Head_on_a_Stick wrote:HevyDevy wrote:Looks like you would need to build firefox from source to be able to patch it, would that be right?
Yes, that's right. For Debian-derived systems it is possible to use the OBS to make it for you, accounts are free.
what's the problem? OBS works fine for build FF and/or palemoon.. i have my own packages.. for ascii of course .. but not without dbus and for puseshit i'm using apulse
Ive never heard of OBS until it was mentioned just now. Not going to sign up for it though, if i build something ill do it locally.
HevyDevy wrote:^ Looks like you would need to build firefox from source to be able to patch it, would that be right?
It certainly appears that way, and that's a really massive compile (requiring rust for some time now) if you've never attempted it.

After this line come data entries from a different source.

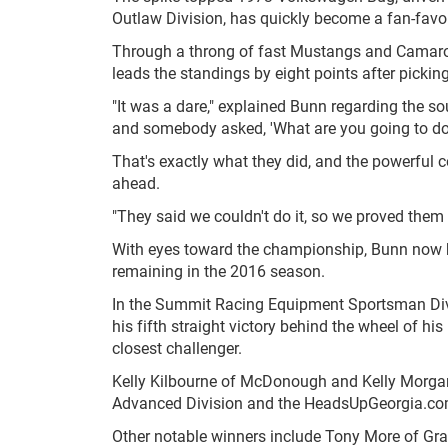
Outlaw Division, has quickly become a fan-favori
Through a throng of fast Mustangs and Camaros,
leads the standings by eight points after pickin
"It was a dare," explained Bunn regarding the s
and somebody asked, 'What are you going to do w
That's exactly what they did, and the powerful c
ahead.
"They said we couldn't do it, so we proved them
With eyes toward the championship, Bunn now h
remaining in the 2016 season.
In the Summit Racing Equipment Sportsman Divisi
his fifth straight victory behind the wheel of hi
closest challenger.
Kelly Kilbourne of McDonough and Kelly Morgan
Advanced Division and the HeadsUpGeorgia.com S
Other notable winners include Tony More of Gran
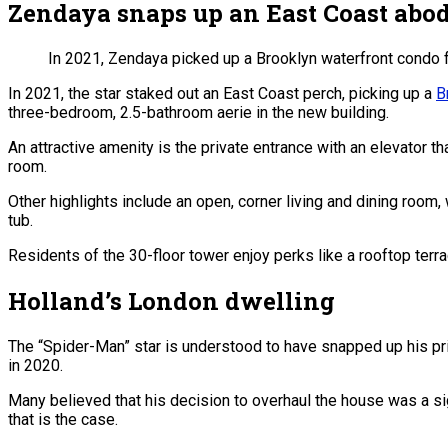
Zendaya snaps up an East Coast abo
In 2021, Zendaya picked up a Brooklyn waterfront condo fo
In 2021, the star staked out an East Coast perch, picking up a
B
three-bedroom, 2.5-bathroom aerie in the new building.
An attractive amenity is the private entrance with an elevator 
room.
Other highlights include an open, corner living and dining room
tub.
Residents of the 30-floor tower enjoy perks like a rooftop terr
Holland’s London dwelling
The “Spider-Man” star is understood to have snapped up his pr
in 2020.
Many believed that his decision to overhaul the house was a si
that is the case.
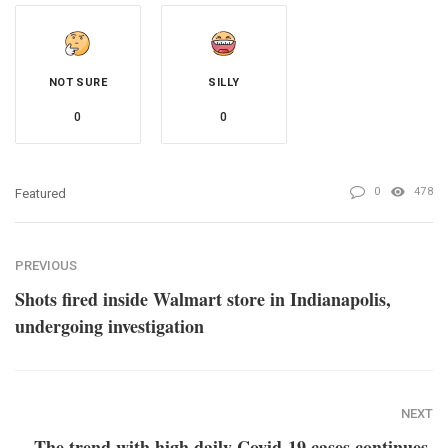
NOT SURE
SILLY
0
0
0
478
Featured
PREVIOUS
Shots fired inside Walmart store in Indianapolis,
undergoing investigation
NEXT
The trend with high daily Covid-19 cases continues,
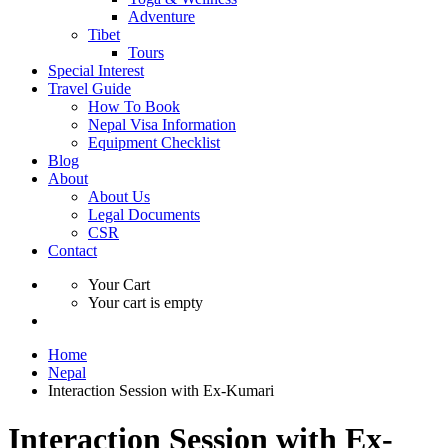
Adventure
Tibet
Tours
Special Interest
Travel Guide
How To Book
Nepal Visa Information
Equipment Checklist
Blog
About
About Us
Legal Documents
CSR
Contact
Your Cart
Your cart is empty
Home
Nepal
Interaction Session with Ex-Kumari
Interaction Session with Ex-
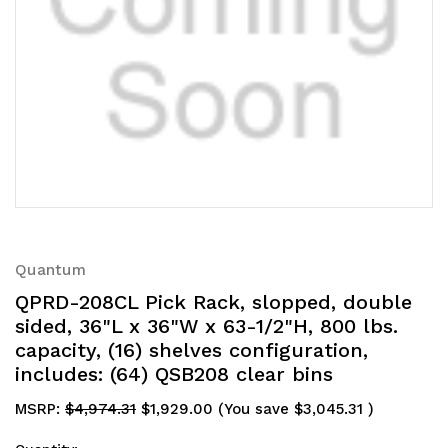
Quantum
QPRD-208CL Pick Rack, slopped, double
sided, 36"L x 36"W x 63-1/2"H, 800 lbs.
capacity, (16) shelves configuration,
includes: (64) QSB208 clear bins
MSRP:
$4,974.31
$1,929.00
(You save
$3,045.31
)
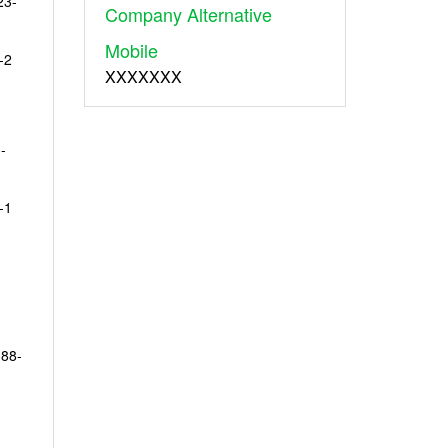
23-
Company Alternative
Mobile
-2
XXXXXXX
-
-1
 88-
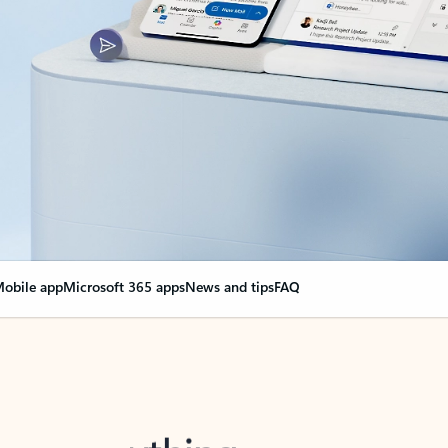
obile app
Microsoft 365 apps
News and tips
FAQ
nge everything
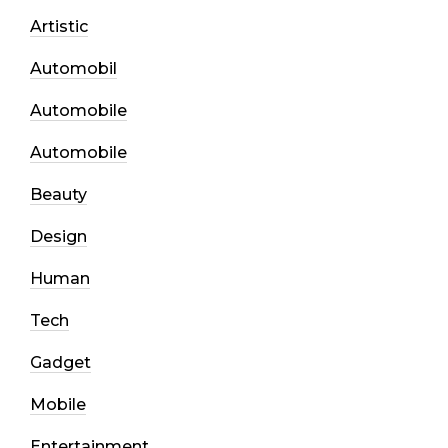
Artistic
Automobil
Automobile
Automobile
Beauty
Design
Human
Tech
Gadget
Mobile
Entertainment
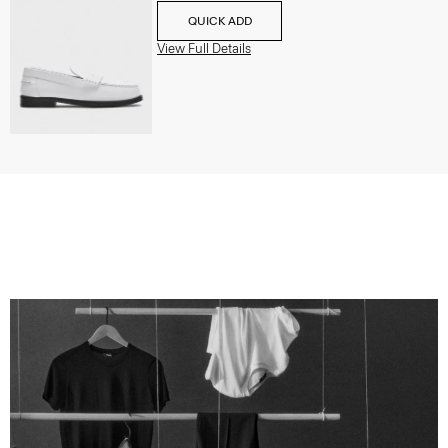
QUICK ADD
View Full Details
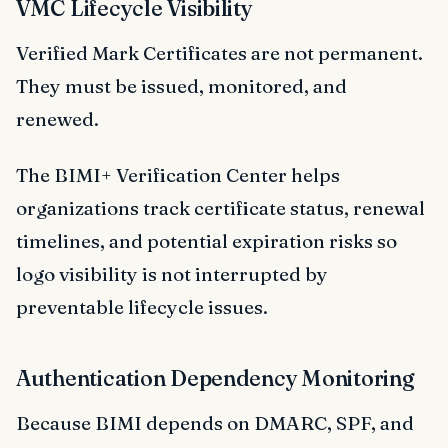
VMC Lifecycle Visibility
Verified Mark Certificates are not permanent.
They must be issued, monitored, and
renewed.
The BIMI+ Verification Center helps
organizations track certificate status, renewal
timelines, and potential expiration risks so
logo visibility is not interrupted by
preventable lifecycle issues.
Authentication Dependency Monitoring
Because BIMI depends on DMARC, SPF, and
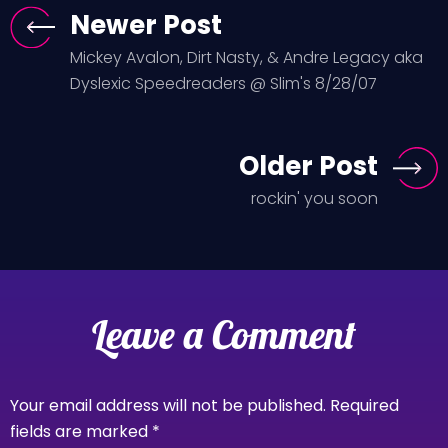
Newer Post
Mickey Avalon, Dirt Nasty, & Andre Legacy aka
Dyslexic Speedreaders @ Slim's 8/28/07
Older Post
rockin' you soon
Leave a Comment
Your email address will not be published.
Required
fields are marked
*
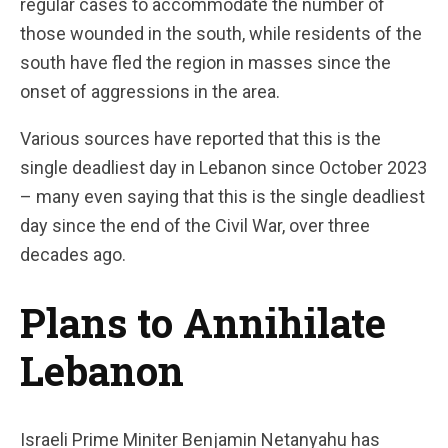
regular cases to accommodate the number of
those wounded in the south, while residents of the
south have fled the region in masses since the
onset of aggressions in the area.
Various sources have reported that this is the
single deadliest day in Lebanon since October 2023
– many even saying that this is the single deadliest
day since the end of the Civil War, over three
decades ago.
Plans to Annihilate
Lebanon
Israeli Prime Miniter Benjamin Netanyahu has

My company uses Devuan for headless servers, and our needs are very lean so none of this applies. On my own machines I'm currently using Gentoo, and switched from FF to palemoon quite some time ago for more reasons than I can count, including the compile requirements. I can even compile palemoon on very old hardware where I literally wouldn't live long enough to compile FF. Also note that palemoon already has a configuration option to omit dbus.
Tom
Interesting, what was the compile time for palemoon on that old hardware? Im pretty sure my old hardware would probably break if using the cpu at 100 % for more than 30 minutes, but ive never tried it so cant comment.
HevyDevy wrote:Thanks for sharing....I would need some better hardware to be able to give kiss linux a try, maybe oneday when i can afford a 24 core thread ripper a few RTX2080t'si and shiteloads of ram
at the moment im stuck with an old intel celeron quad core machine with 1.5 ghz with a whopping 1 thread per core.
Compiling everything from source yields a QA problem for the maintainers.
Distributions based on delivering the same binaries to everyone are more maintainable.
And abolishing source distributions would stop global warming within months!
Ok... not really... but we should ask whether we really need them...
Do usefull things with your CPUs and for most of us that does not include compiling every binary on your harddisk yourself.
Lol, it would save countless unicorns too!
Thanks for sharing....I would need some better hardware to be able to give kiss linux a try, maybe oneday when i can afford a 24 core thread ripper a few RTX2080t'si and shiteloads of ram
at the moment im stuck with an old intel celeron quad core machine with 1.5 ghz with a whopping 1 thread per core.